**WORK INSTRUCTIONS**
All of the data needs to be repeated exactly.

**GIVEN INFORMATION**
%%
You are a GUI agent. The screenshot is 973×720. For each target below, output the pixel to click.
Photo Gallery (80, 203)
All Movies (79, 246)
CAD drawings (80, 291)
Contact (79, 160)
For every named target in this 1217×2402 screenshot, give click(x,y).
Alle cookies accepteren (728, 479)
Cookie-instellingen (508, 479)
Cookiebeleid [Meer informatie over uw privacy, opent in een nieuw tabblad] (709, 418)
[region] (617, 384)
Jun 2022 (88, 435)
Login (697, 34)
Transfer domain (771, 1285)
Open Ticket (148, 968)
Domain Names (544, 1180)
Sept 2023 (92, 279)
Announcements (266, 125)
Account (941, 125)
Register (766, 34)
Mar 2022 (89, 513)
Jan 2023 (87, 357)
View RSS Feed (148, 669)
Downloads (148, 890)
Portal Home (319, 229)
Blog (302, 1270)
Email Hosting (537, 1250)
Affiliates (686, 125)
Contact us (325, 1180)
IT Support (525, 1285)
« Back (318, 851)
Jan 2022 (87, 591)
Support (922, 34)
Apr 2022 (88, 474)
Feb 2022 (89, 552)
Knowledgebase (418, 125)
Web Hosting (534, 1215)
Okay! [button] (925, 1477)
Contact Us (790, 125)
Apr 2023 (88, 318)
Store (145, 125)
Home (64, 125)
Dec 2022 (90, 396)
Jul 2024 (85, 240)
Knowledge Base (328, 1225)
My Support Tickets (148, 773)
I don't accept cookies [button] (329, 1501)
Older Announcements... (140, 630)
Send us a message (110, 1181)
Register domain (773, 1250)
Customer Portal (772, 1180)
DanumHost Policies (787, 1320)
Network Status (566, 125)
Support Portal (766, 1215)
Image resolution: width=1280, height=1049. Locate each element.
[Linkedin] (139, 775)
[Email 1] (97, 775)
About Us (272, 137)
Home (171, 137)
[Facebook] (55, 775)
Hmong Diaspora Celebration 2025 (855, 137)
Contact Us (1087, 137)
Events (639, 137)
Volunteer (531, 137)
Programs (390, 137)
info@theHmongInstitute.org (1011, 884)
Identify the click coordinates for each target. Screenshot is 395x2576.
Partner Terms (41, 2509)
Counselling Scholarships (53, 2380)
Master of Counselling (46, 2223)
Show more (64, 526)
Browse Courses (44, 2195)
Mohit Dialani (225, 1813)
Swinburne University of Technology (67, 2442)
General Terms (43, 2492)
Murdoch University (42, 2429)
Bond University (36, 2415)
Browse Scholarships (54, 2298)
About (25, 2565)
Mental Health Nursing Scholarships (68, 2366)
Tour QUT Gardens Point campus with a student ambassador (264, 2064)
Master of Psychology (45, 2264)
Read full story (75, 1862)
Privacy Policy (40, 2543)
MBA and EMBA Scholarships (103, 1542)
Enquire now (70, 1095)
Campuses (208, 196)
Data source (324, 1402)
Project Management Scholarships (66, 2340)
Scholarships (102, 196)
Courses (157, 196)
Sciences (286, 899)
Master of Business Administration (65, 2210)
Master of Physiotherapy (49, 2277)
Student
%%
**EXERCISE SOLUTION**
You are a GUI agent. The screenshot is 973×720. For each target below, output the pixel to click.
Photo Gallery (80, 203)
All Movies (79, 246)
CAD drawings (80, 291)
Contact (79, 160)
For every named target in this 1217×2402 screenshot, give click(x,y).
Alle cookies accepteren (728, 479)
Cookie-instellingen (508, 479)
Cookiebeleid [Meer informatie over uw privacy, opent in een nieuw tabblad] (709, 418)
[region] (617, 384)
Jun 2022 (88, 435)
Login (697, 34)
Transfer domain (771, 1285)
Open Ticket (148, 968)
Domain Names (544, 1180)
Sept 2023 (92, 279)
Announcements (266, 125)
Account (941, 125)
Register (766, 34)
Mar 2022 (89, 513)
Jan 2023 (87, 357)
View RSS Feed (148, 669)
Downloads (148, 890)
Portal Home (319, 229)
Blog (302, 1270)
Email Hosting (537, 1250)
Affiliates (686, 125)
Contact us (325, 1180)
IT Support (525, 1285)
« Back (318, 851)
Jan 2022 (87, 591)
Support (922, 34)
Apr 2022 (88, 474)
Feb 2022 (89, 552)
Knowledgebase (418, 125)
Web Hosting (534, 1215)
Okay! [button] (925, 1477)
Contact Us (790, 125)
Apr 2023 (88, 318)
Store (145, 125)
Home (64, 125)
Dec 2022 (90, 396)
Jul 2024 (85, 240)
Knowledge Base (328, 1225)
My Support Tickets (148, 773)
I don't accept cookies [button] (329, 1501)
Older Announcements... (140, 630)
Send us a message (110, 1181)
Register domain (773, 1250)
Customer Portal (772, 1180)
DanumHost Policies (787, 1320)
Network Status (566, 125)
Support Portal (766, 1215)
Image resolution: width=1280, height=1049. Locate each element.
[Linkedin] (139, 775)
[Email 1] (97, 775)
About Us (272, 137)
Home (171, 137)
[Facebook] (55, 775)
Hmong Diaspora Celebration 2025 (855, 137)
Contact Us (1087, 137)
Events (639, 137)
Volunteer (531, 137)
Programs (390, 137)
info@theHmongInstitute.org (1011, 884)
Identify the click coordinates for each target. Screenshot is 395x2576.
Partner Terms (41, 2509)
Counselling Scholarships (53, 2380)
Master of Counselling (46, 2223)
Show more (64, 526)
Browse Courses (44, 2195)
Mohit Dialani (225, 1813)
Swinburne University of Technology (67, 2442)
General Terms (43, 2492)
Murdoch University (42, 2429)
Bond University (36, 2415)
Browse Scholarships (54, 2298)
About (25, 2565)
Mental Health Nursing Scholarships (68, 2366)
Tour QUT Gardens Point campus with a student ambassador (264, 2064)
Master of Psychology (45, 2264)
Read full story (75, 1862)
Privacy Policy (40, 2543)
MBA and EMBA Scholarships (103, 1542)
Enquire now (70, 1095)
Campuses (208, 196)
Data source (324, 1402)
Project Management Scholarships (66, 2340)
Scholarships (102, 196)
Courses (157, 196)
Sciences (286, 899)
Master of Business Administration (65, 2210)
Master of Physiotherapy (49, 2277)
Student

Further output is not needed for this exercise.